AUTHOR=Sezgin Efe , Kaplan Elif 

TITLE=Diverse selection pressures shaping the genetic architecture of behçet disease susceptibility

JOURNAL=Frontiers in Genetics

VOLUME=Volume 13 - 2022

YEAR=2022

URL=https://www.frontiersin.org/journals/genetics/articles/10.3389/fgene.2022.983646

DOI=10.3389/fgene.2022.983646

ISSN=1664-8021

ABSTRACT=Behçet disease (BD) is a polygenic, multifactorial, multisystem inflammatory condition with unknown etiology. Global distribution of BD is geographically structured highest prevalence is observed among East Asian, Middle Eastern, and Mediterranean populations. Although adaptive selection on a few BD susceptibility loci is speculated, a thorough evolutionary analysis on the genetic architecture of BD is lacking.
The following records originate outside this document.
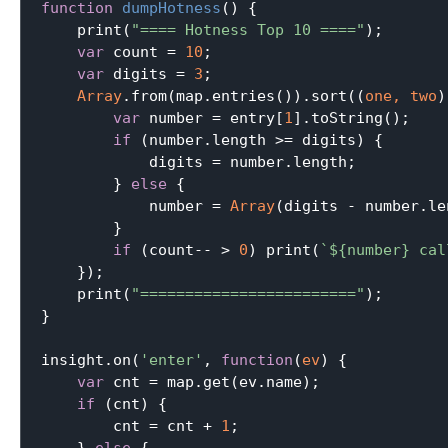
function
dumpHotness
(
) 
{

    print(
"==== Hotness Top 10 ===="
);

var
 count = 
10
;

var
 digits = 
3
;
We aimed to understand whether increased BD risk in certain human populations is due to past selection on BD associated genes and their derived variants in geographic regions where BD prevalence is high, and conducted comprehensive population genetic and genomic analyses primarily with East Asian (high BD prevalence), European (low/very low BD prevalence), and African (very low/no BD prevalence) populations. Comparison of ancestral and derived alleles’ frequencies versus their reported susceptible or protective effect on BD showed both derived and ancestral alleles are associated with increased BD risk. Contrary to expectations, variants showing higher risk to and more significant association with BD had smaller allele frequency differences and showed less population differentiation compared to variants that showed smaller risk and less significant association with BD indicating these alleles are not unique to East Asians but are also found in other world populations at appreciable frequencies, and argue against selection favoring these variants only in populations with high BD prevalence. BD associated gene analyses showed similar evolutionary histories driven by neutral processes for many genes or balancing selection for HLA genes in all three populations. However, nucleotide diversity in several HLA region genes was much higher in East Asians suggesting selection for high nucleotide and haplotype diversity in East Asians. Recent selective sweep for genes involved in pattern recognition, peptide processing, immune and cellular differentiation regulation was observed only in East Asians.
In conclusion, the evolutionary processes shaping the genetic diversity in BD risk genes are diverse, and elucidating the underlying specific selection mechanisms is complex. Several of the genes examined in this study are risk factors for other inflammatory diseases. Thus, our conclusions are not only limited to BD but have broader implications for other inflammatory diseases.